_What the task requires_
Find the lines in the records that carry the word "Upload". Copy each one.

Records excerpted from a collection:
▼

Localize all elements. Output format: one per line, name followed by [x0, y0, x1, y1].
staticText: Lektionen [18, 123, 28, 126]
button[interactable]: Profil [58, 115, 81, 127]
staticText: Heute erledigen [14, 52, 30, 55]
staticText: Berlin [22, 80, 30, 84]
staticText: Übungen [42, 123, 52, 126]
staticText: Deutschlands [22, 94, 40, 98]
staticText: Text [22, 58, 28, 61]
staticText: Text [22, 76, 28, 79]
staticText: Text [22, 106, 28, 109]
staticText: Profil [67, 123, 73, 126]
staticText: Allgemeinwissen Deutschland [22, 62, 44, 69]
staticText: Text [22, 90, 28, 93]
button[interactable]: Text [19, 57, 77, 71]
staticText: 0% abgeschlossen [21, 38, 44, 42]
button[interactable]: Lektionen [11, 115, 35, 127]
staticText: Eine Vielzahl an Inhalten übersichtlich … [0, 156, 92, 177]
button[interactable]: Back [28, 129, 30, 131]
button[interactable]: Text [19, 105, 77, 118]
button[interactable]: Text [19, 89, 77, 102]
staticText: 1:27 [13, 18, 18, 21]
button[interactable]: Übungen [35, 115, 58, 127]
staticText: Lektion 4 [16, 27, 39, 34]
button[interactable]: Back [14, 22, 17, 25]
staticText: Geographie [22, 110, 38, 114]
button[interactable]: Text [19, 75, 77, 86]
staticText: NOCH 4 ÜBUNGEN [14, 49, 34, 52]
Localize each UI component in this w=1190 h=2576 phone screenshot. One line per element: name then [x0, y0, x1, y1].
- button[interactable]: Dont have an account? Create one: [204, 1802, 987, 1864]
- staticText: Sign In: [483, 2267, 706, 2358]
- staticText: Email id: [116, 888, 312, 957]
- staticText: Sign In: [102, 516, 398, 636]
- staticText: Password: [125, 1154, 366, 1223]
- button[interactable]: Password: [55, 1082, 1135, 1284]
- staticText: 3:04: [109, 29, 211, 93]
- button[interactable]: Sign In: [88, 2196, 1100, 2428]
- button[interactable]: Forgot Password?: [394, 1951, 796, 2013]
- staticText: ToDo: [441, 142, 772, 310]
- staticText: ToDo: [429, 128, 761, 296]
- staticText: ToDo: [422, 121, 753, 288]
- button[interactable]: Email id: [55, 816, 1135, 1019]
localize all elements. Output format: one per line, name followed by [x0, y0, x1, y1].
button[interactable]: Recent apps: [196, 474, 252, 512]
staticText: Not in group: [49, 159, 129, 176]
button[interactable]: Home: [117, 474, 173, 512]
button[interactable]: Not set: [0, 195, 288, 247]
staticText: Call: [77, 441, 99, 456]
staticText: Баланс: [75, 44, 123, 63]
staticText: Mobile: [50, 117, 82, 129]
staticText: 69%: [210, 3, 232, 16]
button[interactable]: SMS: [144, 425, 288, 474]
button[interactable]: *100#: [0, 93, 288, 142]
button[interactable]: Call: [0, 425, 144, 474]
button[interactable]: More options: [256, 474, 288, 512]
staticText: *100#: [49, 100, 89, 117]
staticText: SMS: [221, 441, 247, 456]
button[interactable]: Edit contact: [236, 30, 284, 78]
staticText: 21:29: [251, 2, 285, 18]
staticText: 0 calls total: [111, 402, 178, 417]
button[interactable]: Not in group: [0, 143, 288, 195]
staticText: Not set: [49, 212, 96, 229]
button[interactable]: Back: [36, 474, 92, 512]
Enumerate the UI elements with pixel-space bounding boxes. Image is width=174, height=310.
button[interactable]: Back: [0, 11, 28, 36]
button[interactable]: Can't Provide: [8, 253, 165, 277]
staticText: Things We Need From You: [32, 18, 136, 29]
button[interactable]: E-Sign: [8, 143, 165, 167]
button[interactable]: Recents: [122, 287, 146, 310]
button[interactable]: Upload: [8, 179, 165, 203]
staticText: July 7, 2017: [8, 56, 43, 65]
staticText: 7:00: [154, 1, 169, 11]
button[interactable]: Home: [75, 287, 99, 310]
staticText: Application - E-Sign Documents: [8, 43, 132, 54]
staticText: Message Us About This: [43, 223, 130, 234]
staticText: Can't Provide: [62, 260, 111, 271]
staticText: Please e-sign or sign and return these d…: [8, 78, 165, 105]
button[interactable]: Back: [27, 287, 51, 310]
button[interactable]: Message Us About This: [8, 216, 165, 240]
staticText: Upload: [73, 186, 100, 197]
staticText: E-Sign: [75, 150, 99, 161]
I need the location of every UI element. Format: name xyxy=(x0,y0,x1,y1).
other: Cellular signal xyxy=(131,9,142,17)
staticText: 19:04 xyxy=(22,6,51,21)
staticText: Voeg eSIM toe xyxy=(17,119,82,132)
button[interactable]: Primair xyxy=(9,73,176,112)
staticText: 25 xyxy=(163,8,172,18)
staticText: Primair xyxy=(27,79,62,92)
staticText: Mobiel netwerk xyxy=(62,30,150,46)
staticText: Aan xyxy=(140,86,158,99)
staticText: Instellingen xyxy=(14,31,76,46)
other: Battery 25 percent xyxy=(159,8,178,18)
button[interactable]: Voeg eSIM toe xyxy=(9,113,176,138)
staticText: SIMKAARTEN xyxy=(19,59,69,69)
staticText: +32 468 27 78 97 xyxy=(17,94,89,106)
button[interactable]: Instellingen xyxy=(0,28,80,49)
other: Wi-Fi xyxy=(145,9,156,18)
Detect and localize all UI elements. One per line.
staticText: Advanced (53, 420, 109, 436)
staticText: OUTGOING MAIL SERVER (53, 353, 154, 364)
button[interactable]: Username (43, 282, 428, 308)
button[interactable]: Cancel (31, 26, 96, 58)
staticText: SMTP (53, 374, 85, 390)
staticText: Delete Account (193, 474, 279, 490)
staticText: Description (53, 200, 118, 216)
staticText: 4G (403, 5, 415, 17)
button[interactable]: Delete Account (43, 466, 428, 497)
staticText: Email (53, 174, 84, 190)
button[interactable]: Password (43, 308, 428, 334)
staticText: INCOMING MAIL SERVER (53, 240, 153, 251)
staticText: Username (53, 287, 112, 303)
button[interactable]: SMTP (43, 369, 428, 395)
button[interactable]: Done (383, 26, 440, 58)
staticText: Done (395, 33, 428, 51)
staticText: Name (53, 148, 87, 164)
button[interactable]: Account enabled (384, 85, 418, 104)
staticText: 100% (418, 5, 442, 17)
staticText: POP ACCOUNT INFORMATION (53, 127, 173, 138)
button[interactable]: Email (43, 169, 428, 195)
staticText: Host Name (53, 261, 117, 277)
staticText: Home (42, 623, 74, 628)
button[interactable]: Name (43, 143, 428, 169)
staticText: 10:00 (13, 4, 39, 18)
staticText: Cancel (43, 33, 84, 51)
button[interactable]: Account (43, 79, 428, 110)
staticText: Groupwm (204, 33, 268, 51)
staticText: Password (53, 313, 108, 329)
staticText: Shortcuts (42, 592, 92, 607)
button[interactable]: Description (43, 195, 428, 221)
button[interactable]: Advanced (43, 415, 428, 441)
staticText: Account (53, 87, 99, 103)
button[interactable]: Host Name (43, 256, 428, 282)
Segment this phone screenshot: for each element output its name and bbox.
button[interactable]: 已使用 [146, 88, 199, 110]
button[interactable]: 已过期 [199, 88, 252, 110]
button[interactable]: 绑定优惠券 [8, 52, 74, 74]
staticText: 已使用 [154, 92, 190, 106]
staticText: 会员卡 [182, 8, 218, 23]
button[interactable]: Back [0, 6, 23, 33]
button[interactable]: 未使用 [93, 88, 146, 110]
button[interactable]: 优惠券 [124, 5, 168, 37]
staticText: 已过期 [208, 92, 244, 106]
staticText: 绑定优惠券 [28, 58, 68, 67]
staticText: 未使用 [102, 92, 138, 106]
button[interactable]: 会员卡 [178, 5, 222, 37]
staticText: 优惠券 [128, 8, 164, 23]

▲

_Exercise solution_
button[interactable]: Upload: [8, 179, 165, 203]
staticText: Upload: [73, 186, 100, 197]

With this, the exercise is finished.